§ **TASK BRIEF**: Transcribe, without any alteration, only the lines that begin at the line containing "Просторные от 200 м² до 300 м²" and run to the last line below.

Source records
*** Begin section ***

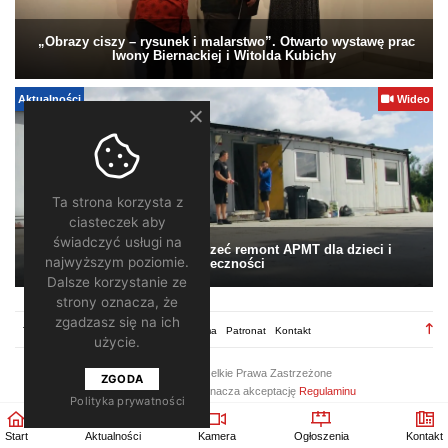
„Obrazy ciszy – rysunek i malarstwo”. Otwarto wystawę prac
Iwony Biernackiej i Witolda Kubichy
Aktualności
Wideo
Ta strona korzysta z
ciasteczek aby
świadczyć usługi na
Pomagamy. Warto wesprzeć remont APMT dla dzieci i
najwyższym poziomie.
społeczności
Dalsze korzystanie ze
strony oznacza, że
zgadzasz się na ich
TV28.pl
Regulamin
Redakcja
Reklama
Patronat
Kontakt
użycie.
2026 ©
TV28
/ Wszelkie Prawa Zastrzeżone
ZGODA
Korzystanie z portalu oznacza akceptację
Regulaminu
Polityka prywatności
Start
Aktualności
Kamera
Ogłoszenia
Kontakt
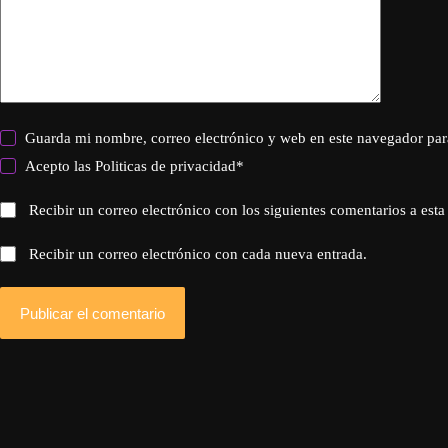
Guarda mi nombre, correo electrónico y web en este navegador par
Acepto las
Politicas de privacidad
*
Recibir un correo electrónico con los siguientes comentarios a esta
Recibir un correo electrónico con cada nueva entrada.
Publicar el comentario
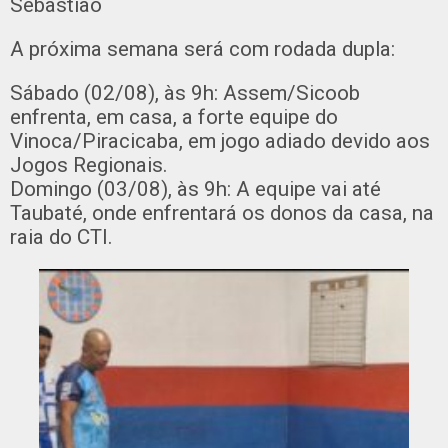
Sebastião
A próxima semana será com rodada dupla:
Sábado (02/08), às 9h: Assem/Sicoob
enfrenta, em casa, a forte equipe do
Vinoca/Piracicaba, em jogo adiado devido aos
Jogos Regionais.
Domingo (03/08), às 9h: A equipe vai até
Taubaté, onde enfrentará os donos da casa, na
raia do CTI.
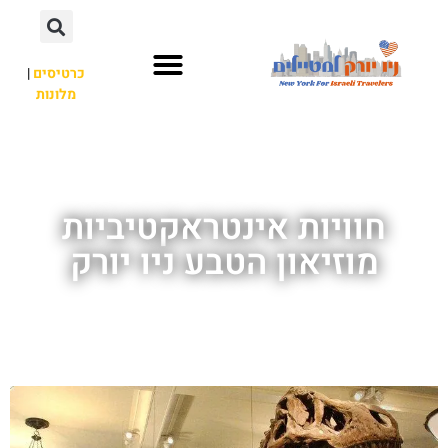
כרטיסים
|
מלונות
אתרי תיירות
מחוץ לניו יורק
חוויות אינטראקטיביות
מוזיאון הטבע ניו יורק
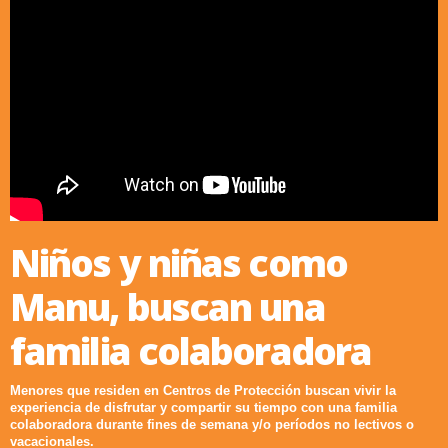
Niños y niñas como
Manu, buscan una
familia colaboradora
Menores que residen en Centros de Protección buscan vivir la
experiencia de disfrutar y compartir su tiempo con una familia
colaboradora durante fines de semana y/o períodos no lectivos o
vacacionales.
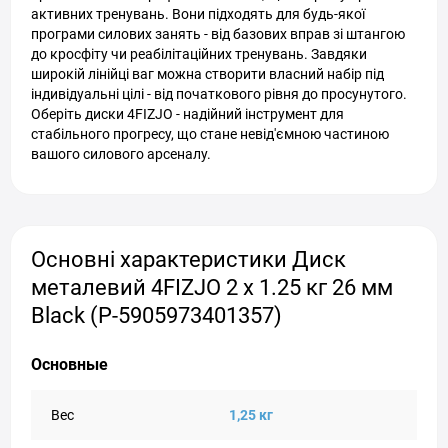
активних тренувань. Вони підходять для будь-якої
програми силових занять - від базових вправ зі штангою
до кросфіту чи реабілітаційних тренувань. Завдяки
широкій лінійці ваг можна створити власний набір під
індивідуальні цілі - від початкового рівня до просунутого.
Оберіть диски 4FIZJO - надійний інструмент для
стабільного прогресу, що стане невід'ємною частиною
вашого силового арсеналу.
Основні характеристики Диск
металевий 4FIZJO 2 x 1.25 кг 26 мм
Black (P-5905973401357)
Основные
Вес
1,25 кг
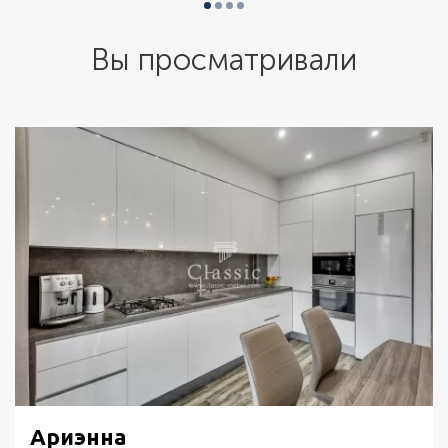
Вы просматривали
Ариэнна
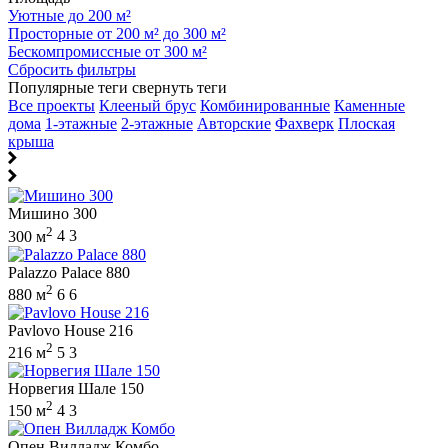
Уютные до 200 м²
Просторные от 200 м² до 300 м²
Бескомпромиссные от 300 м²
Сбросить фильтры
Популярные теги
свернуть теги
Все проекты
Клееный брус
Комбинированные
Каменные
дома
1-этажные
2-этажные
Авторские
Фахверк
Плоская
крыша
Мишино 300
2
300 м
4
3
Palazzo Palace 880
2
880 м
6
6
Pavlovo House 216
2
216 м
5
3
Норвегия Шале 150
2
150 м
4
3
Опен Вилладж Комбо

*** End section ***

§ **YOUR SOLUTION**:
Просторные от 200 м² до 300 м²
Бескомпромиссные от 300 м²
Сбросить фильтры
Популярные теги
свернуть теги
Все проекты
Клееный брус
Комбинированные
Каменные
дома
1-этажные
2-этажные
Авторские
Фахверк
Плоская
крыша
Мишино 300
2
300 м
4
3
Palazzo Palace 880
2
880 м
6
6
Pavlovo House 216
2
216 м
5
3
Норвегия Шале 150
2
150 м
4
3
Опен Вилладж Комбо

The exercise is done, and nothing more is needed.